REQUIRED ACTION -
Write out the records that appear below, verbatim and complete, but without pictures.

*** Opening MATERIALS PROVIDED ***

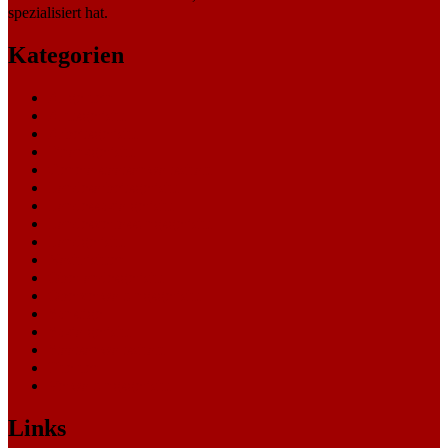
spezialisiert hat.
Kategorien
Allgemein
Amtsgericht
Arbeitsgericht
Finanzgericht
Generalstaatsanwaltschaft
Landesarbeitsgericht
Landessozialgericht
Landesverfassungsgericht
Landgericht
Nachrichten
Oberlandesgericht
Oberverwaltungsgericht
Sonstige
Sozialgericht
Staatsanwaltschaft
Themen
Verwaltungsgericht
Links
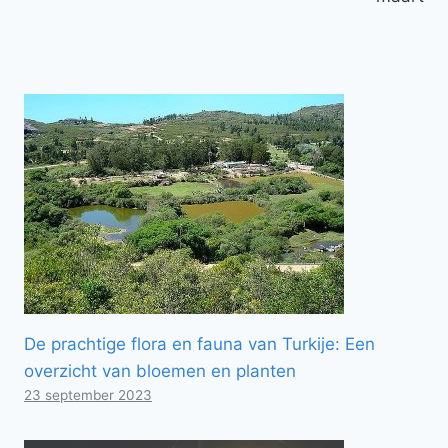
De prachtige flora en fauna van Turkije: Een
overzicht van bloemen en planten
23 september 2023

*** Closing MATERIALS PROVIDED ***

YOUR RESPONSE -
spezialisiert hat.
Kategorien
Allgemein
Amtsgericht
Arbeitsgericht
Finanzgericht
Generalstaatsanwaltschaft
Landesarbeitsgericht
Landessozialgericht
Landesverfassungsgericht
Landgericht
Nachrichten
Oberlandesgericht
Oberverwaltungsgericht
Sonstige
Sozialgericht
Staatsanwaltschaft
Themen
Verwaltungsgericht
Links
De prachtige flora en fauna van Turkije: Een
overzicht van bloemen en planten
23 september 2023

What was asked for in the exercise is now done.